▸ SOURCE DATA:
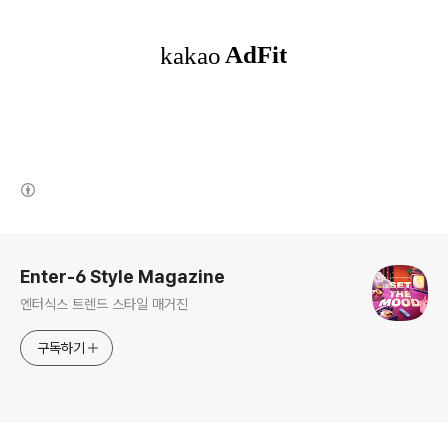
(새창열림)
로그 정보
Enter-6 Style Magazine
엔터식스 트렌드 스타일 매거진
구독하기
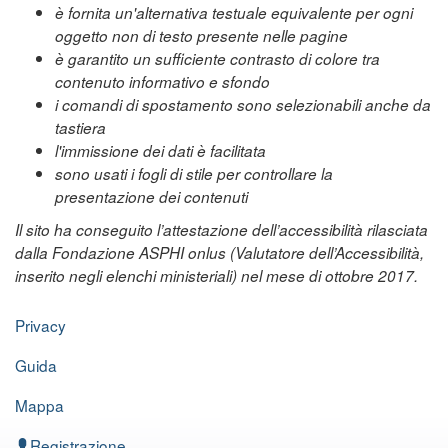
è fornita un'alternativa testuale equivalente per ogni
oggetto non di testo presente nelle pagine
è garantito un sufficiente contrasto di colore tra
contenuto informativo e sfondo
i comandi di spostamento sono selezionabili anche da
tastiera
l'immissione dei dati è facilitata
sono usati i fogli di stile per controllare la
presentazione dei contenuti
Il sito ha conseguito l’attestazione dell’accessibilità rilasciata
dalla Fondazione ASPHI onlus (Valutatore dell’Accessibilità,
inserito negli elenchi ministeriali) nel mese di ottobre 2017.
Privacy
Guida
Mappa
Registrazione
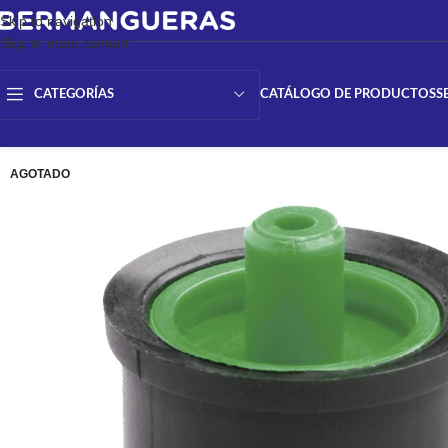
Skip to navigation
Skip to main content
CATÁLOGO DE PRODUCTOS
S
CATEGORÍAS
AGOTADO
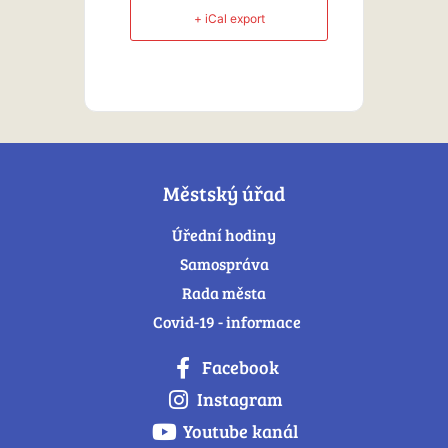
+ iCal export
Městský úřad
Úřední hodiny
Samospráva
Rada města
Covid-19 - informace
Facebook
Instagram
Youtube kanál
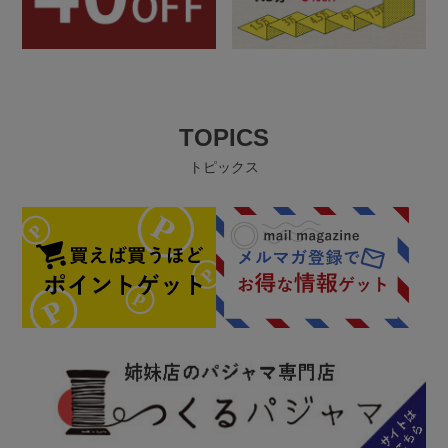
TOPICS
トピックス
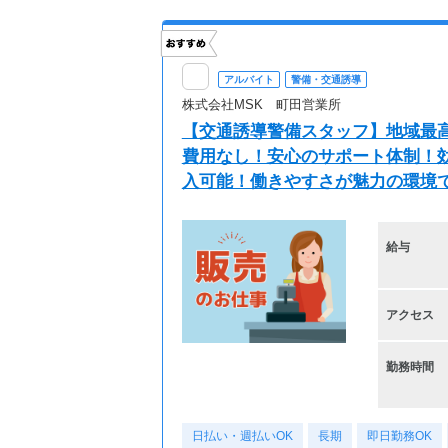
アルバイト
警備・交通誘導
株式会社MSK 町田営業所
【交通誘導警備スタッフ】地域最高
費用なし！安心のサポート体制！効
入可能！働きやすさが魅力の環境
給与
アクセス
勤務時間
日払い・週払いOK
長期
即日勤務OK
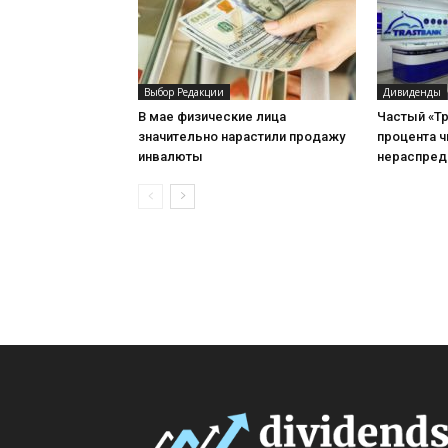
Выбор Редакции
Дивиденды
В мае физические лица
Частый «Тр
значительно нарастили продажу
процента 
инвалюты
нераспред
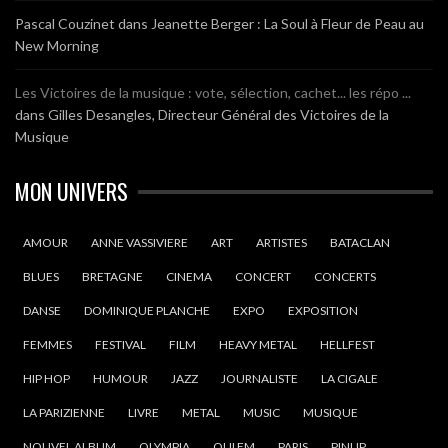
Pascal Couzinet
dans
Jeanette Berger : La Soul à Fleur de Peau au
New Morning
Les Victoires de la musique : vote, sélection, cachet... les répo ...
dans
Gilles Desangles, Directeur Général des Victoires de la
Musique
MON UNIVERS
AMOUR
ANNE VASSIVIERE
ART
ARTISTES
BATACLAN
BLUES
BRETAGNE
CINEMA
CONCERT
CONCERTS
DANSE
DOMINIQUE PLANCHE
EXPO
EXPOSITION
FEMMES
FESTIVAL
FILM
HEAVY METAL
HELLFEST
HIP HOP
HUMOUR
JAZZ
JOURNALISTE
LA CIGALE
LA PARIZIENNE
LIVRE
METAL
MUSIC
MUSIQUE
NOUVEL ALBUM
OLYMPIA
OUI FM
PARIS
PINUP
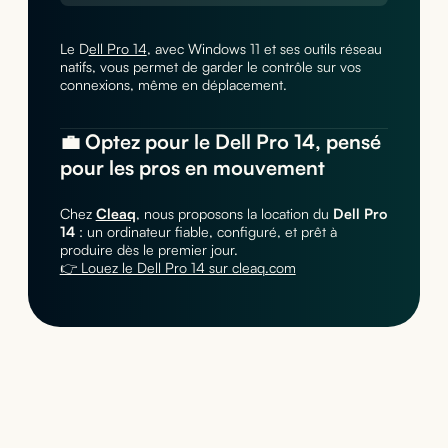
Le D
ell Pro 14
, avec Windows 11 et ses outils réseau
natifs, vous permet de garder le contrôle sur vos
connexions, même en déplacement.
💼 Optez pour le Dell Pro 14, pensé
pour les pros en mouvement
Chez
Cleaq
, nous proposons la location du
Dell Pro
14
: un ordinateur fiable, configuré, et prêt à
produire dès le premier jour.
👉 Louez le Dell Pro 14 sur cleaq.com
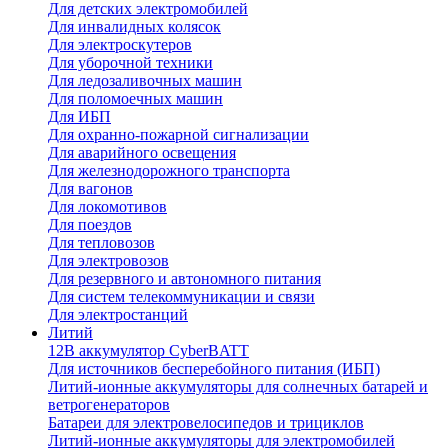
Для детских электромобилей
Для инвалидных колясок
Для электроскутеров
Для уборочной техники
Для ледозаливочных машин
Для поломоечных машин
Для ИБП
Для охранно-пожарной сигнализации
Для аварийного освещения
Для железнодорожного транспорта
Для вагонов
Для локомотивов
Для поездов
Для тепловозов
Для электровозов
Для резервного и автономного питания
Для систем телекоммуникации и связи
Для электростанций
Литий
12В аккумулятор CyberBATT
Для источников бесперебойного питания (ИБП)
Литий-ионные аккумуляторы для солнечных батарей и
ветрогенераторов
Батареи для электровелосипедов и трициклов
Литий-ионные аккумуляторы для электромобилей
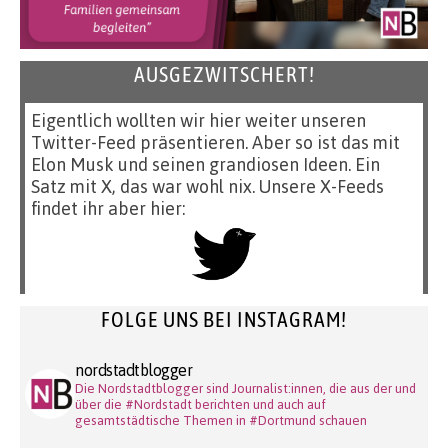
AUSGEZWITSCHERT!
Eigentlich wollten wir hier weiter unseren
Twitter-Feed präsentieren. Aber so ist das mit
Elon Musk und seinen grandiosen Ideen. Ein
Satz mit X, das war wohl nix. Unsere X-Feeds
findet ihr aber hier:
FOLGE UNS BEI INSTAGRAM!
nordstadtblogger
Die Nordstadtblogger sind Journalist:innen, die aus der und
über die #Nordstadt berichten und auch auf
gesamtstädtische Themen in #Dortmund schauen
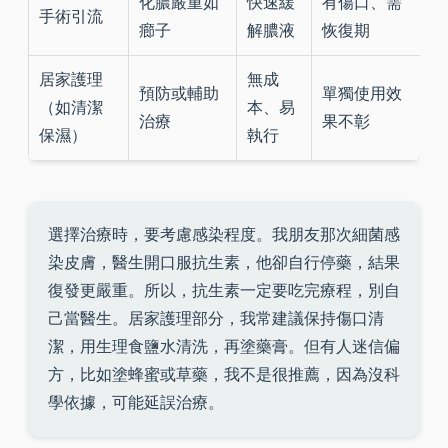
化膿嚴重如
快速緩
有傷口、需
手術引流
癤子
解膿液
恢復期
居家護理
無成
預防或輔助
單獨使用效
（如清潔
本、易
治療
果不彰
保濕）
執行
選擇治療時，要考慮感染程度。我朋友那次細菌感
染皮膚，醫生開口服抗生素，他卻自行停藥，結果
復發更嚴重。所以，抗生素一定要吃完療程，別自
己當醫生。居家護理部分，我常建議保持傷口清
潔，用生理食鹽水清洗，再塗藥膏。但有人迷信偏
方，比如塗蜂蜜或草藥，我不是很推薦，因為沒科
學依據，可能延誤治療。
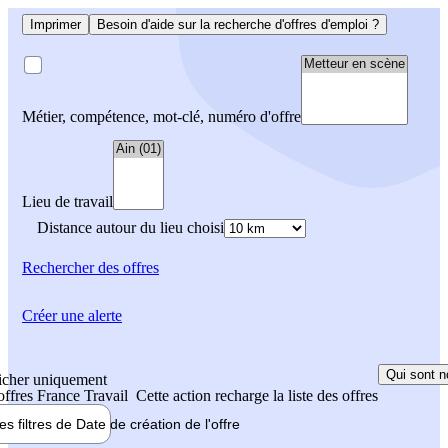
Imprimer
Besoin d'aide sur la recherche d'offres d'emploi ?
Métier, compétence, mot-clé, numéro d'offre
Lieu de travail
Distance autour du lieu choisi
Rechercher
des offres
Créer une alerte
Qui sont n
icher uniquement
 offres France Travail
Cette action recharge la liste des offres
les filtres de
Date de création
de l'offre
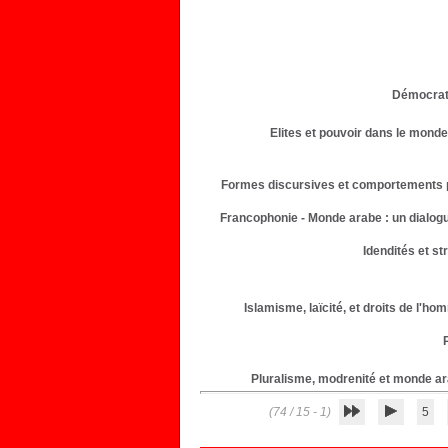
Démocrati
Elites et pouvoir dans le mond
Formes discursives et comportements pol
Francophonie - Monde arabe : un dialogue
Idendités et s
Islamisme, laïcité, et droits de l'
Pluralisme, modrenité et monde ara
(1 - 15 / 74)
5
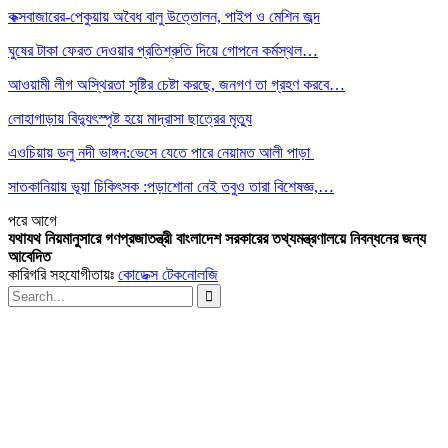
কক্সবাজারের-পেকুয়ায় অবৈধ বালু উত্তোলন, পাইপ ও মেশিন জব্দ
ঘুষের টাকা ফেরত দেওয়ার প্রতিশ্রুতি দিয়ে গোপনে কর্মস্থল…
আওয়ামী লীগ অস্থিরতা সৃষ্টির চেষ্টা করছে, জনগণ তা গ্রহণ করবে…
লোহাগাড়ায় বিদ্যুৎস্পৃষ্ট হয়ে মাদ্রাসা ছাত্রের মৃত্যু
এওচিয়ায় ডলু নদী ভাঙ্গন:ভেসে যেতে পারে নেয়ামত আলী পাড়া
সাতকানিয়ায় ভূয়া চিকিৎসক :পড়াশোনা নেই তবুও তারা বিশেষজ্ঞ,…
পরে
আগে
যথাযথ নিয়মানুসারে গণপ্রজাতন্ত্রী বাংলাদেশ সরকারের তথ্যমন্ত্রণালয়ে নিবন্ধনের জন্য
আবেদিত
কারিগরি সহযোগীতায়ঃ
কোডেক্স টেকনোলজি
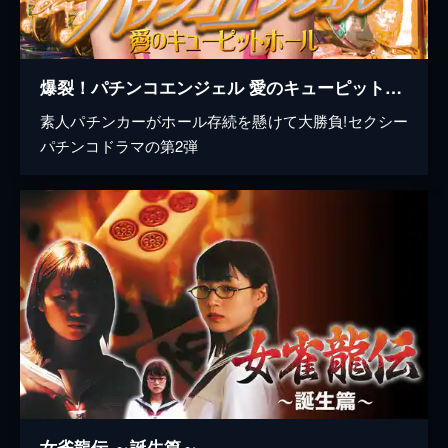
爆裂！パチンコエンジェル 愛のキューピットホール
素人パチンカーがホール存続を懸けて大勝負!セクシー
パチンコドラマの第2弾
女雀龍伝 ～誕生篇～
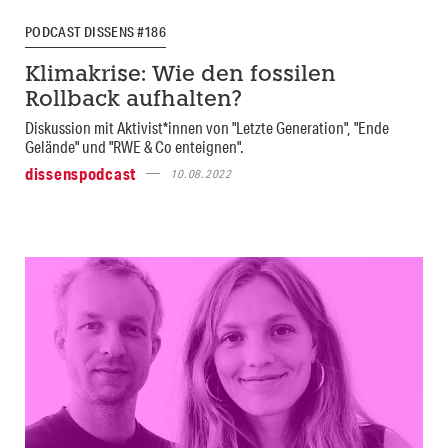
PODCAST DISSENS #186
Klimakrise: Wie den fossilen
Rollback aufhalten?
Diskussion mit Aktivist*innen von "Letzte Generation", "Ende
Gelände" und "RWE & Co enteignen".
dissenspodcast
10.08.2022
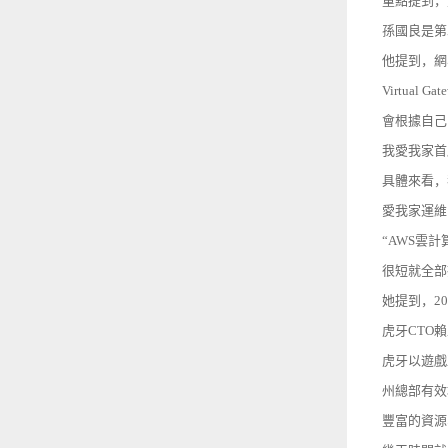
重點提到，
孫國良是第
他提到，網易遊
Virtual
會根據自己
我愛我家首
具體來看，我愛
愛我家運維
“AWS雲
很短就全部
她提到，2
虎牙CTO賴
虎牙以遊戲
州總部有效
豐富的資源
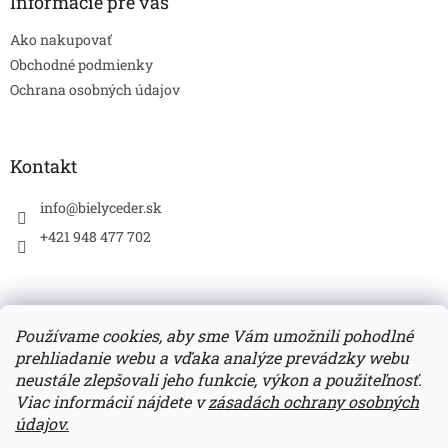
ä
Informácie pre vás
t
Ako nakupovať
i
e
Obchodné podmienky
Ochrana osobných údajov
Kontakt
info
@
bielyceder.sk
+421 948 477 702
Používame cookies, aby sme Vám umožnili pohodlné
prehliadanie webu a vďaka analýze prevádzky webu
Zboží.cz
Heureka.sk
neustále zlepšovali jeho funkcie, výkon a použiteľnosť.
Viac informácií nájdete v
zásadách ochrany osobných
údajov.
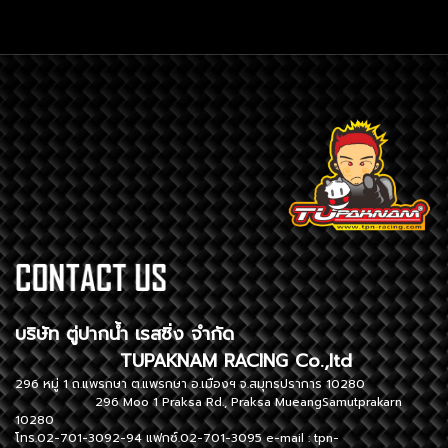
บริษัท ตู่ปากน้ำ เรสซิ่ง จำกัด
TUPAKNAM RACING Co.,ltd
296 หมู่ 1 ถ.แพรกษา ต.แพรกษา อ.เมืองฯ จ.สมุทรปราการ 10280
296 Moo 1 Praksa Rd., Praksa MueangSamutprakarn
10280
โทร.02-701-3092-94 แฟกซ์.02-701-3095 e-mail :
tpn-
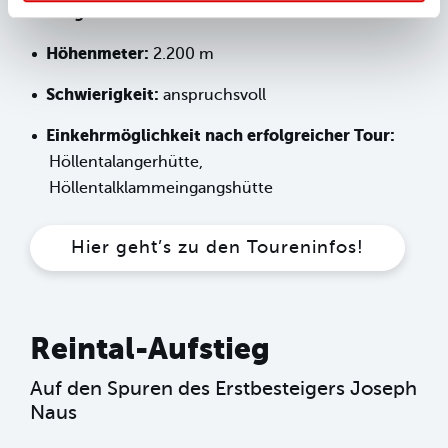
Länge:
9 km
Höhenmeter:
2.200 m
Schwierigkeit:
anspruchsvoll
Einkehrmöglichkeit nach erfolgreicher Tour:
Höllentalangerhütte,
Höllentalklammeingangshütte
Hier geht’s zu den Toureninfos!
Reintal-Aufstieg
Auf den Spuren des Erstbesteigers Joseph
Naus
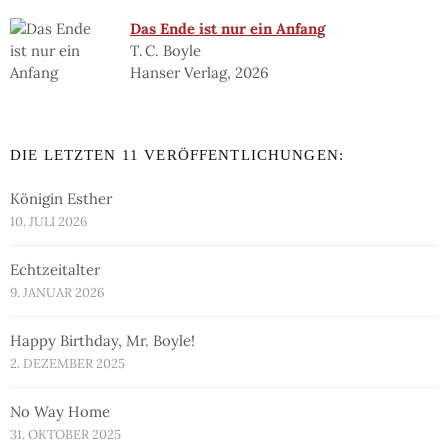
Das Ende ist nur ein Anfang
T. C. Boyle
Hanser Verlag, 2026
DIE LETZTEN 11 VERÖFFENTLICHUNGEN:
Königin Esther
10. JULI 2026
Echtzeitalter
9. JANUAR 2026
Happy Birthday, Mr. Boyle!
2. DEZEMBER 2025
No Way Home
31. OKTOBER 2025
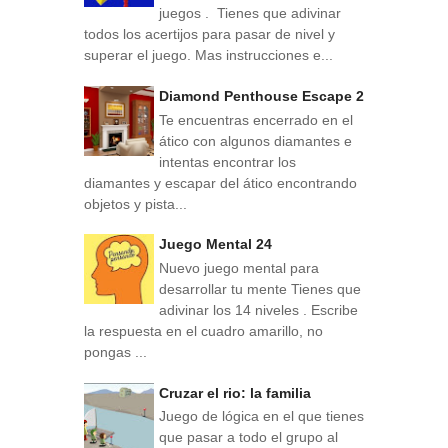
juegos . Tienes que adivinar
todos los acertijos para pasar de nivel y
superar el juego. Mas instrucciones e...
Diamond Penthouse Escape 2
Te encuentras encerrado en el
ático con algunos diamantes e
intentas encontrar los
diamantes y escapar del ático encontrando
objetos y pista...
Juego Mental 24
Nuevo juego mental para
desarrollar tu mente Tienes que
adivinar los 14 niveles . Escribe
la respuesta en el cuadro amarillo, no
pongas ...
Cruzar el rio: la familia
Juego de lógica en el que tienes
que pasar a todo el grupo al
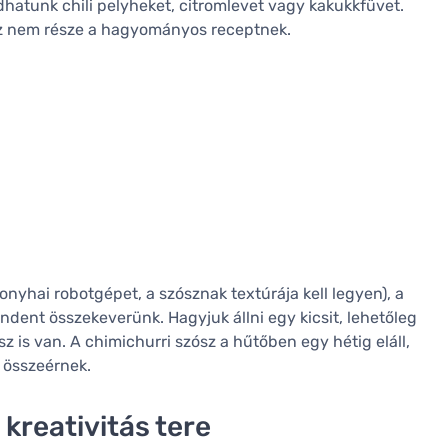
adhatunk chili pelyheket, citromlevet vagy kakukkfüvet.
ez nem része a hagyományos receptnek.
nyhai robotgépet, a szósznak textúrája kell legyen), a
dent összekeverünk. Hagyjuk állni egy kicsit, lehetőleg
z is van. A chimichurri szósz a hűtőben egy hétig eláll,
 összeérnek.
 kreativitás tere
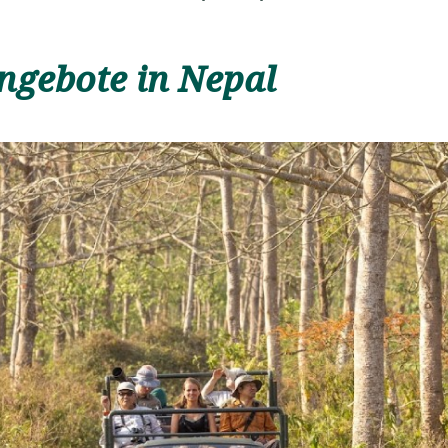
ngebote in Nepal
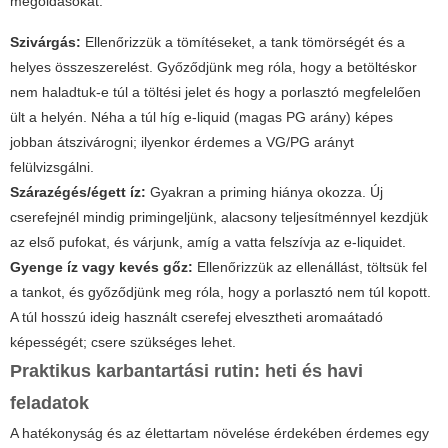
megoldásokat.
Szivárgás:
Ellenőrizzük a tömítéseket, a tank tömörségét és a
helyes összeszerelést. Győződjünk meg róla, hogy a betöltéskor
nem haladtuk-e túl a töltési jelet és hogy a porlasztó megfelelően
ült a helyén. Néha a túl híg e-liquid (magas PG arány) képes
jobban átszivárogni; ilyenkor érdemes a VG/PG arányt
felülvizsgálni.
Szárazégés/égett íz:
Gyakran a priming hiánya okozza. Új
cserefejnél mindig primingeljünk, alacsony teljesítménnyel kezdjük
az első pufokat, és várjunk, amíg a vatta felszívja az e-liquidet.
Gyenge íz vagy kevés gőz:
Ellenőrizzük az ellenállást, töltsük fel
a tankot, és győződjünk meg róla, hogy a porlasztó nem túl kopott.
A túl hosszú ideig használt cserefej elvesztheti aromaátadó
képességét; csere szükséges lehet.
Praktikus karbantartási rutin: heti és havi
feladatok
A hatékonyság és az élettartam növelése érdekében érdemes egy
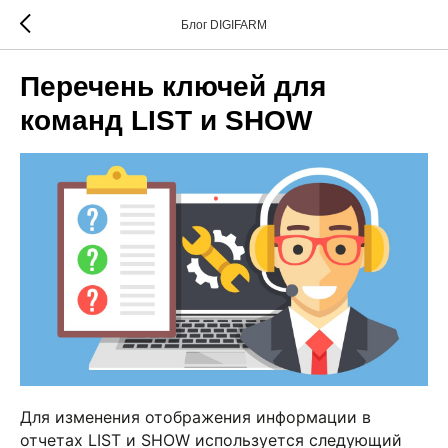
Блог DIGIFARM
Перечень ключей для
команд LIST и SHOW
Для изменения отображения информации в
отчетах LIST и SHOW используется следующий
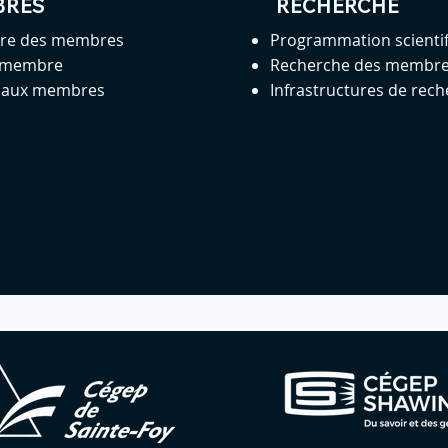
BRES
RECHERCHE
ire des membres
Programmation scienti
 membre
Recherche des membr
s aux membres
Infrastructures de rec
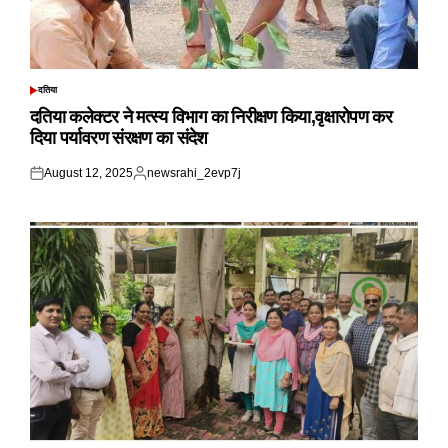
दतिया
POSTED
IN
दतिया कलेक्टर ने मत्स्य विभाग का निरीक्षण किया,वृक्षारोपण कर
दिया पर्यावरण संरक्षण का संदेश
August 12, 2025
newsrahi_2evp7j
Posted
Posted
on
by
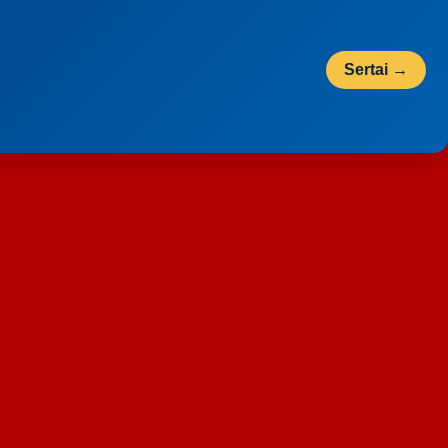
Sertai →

▸ WORK TO BE COMPLETED: Output exactly the lines from the first line of the records through the line containing "dalla Fondazione ASPHI". Leave out every picture.

▸ WRITTEN ANSWER:
(새창열림)
로그 정보
Enter-6 Style Magazine
엔터식스 트렌드 스타일 매거진
구독하기
è fornita un'alternativa testuale equivalente per ogni
oggetto non di testo presente nelle pagine
è garantito un sufficiente contrasto di colore tra
contenuto informativo e sfondo
i comandi di spostamento sono selezionabili anche da
tastiera
l'immissione dei dati è facilitata
sono usati i fogli di stile per controllare la
presentazione dei contenuti
Il sito ha conseguito l’attestazione dell’accessibilità rilasciata
dalla Fondazione ASPHI onlus (Valutatore dell’Accessibilità,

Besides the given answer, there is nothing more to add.